-- Problem details --
When a line below contains the word "around", copy that line.

Top of Records for this exercise

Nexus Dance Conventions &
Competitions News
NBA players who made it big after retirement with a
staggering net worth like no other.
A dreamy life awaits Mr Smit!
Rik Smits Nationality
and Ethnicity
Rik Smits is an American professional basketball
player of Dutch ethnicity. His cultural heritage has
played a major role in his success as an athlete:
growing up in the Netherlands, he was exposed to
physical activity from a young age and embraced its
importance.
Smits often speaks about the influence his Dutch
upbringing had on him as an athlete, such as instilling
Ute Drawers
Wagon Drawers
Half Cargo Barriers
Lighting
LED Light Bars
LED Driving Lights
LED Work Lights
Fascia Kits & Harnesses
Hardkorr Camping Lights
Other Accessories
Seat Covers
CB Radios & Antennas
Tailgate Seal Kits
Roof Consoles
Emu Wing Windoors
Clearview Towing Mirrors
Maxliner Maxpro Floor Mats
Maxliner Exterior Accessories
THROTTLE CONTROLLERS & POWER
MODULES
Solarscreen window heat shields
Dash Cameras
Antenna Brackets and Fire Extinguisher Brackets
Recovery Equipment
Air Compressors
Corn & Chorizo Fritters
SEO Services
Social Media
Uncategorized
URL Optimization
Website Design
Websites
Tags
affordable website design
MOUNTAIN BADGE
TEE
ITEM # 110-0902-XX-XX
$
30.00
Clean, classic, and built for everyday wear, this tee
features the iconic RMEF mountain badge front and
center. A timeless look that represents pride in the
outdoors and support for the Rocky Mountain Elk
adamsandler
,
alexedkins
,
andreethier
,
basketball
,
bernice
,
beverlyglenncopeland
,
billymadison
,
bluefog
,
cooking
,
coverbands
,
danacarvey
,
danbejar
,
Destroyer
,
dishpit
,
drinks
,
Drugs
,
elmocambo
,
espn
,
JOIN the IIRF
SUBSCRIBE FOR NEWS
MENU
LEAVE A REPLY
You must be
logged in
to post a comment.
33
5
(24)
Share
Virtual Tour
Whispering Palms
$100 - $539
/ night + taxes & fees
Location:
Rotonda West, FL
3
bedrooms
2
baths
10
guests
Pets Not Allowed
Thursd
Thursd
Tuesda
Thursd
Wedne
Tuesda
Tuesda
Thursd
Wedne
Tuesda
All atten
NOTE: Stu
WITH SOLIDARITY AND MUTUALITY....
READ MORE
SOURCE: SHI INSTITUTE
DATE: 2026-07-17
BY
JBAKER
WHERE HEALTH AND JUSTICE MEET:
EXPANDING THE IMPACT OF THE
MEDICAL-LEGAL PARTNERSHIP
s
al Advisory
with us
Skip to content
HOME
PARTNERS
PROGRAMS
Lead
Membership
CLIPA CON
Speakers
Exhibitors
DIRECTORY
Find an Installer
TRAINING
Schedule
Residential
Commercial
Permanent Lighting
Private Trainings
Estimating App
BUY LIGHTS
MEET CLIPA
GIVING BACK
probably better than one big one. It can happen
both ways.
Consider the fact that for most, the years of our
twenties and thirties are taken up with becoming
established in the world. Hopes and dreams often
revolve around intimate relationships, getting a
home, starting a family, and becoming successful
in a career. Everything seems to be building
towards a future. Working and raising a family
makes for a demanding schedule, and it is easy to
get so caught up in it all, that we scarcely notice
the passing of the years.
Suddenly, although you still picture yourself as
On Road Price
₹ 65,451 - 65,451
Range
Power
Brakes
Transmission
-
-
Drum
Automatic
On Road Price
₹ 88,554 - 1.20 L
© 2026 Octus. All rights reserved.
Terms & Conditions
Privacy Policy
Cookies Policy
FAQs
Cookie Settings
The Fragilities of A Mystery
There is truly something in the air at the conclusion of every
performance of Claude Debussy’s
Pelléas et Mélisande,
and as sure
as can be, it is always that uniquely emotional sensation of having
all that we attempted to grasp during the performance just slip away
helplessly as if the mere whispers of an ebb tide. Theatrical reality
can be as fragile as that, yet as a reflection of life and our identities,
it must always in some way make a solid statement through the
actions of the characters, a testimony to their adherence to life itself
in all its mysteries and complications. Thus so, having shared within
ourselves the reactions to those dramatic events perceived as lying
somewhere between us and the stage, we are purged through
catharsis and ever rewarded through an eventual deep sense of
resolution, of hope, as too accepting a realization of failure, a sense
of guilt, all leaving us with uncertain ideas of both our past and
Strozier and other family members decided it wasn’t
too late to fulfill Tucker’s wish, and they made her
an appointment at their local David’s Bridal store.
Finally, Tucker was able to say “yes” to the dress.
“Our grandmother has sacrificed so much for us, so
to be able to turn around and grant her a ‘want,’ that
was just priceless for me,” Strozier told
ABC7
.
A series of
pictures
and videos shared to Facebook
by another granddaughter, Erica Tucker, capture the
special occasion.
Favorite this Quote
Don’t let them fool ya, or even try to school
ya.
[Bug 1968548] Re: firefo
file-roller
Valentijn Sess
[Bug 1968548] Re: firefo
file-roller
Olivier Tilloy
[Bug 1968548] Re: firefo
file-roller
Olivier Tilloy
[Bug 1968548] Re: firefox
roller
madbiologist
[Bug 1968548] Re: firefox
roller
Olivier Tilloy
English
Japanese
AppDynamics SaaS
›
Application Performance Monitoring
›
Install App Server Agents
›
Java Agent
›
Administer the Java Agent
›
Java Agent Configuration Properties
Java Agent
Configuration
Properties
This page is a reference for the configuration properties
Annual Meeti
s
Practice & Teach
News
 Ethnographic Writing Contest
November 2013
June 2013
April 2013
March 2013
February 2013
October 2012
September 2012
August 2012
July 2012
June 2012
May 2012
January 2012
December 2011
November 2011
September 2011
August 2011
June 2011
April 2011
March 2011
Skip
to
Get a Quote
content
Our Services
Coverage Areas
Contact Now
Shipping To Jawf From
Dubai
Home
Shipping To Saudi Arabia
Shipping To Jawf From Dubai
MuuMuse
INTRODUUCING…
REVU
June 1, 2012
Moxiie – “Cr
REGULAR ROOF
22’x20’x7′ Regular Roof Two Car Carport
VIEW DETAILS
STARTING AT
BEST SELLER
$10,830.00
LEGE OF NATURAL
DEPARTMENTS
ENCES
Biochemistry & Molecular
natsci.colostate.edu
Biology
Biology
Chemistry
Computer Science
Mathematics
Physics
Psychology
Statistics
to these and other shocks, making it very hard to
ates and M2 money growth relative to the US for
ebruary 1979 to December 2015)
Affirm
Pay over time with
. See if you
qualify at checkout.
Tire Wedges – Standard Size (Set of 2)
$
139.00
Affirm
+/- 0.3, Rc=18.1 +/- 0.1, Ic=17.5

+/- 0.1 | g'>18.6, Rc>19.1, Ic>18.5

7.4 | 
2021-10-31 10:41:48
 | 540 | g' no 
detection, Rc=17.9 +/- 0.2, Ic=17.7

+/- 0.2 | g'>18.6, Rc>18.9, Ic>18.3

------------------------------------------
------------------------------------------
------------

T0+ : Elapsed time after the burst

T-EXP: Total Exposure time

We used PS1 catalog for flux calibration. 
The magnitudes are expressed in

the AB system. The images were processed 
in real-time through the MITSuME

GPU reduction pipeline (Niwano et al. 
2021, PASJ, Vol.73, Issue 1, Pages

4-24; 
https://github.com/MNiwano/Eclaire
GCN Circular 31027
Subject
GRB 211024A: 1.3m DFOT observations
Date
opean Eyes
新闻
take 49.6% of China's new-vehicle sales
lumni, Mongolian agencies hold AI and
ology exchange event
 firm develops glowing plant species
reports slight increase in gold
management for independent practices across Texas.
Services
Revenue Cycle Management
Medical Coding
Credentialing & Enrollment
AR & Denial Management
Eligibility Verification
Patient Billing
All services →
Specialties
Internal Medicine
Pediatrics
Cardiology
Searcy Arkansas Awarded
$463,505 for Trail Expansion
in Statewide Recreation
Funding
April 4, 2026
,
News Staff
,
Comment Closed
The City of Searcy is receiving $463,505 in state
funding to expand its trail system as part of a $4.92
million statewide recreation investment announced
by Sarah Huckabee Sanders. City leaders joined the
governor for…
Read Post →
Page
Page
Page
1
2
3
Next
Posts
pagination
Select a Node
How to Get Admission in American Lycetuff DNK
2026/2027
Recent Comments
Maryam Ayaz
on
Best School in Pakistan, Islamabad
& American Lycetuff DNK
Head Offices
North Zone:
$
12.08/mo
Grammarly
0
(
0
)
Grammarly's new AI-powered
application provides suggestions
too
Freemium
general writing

Bottom of Records for this exercise

-- Final answer --
revolve around intimate relationships, getting a
to be able to turn around and grant her a ‘want,’ that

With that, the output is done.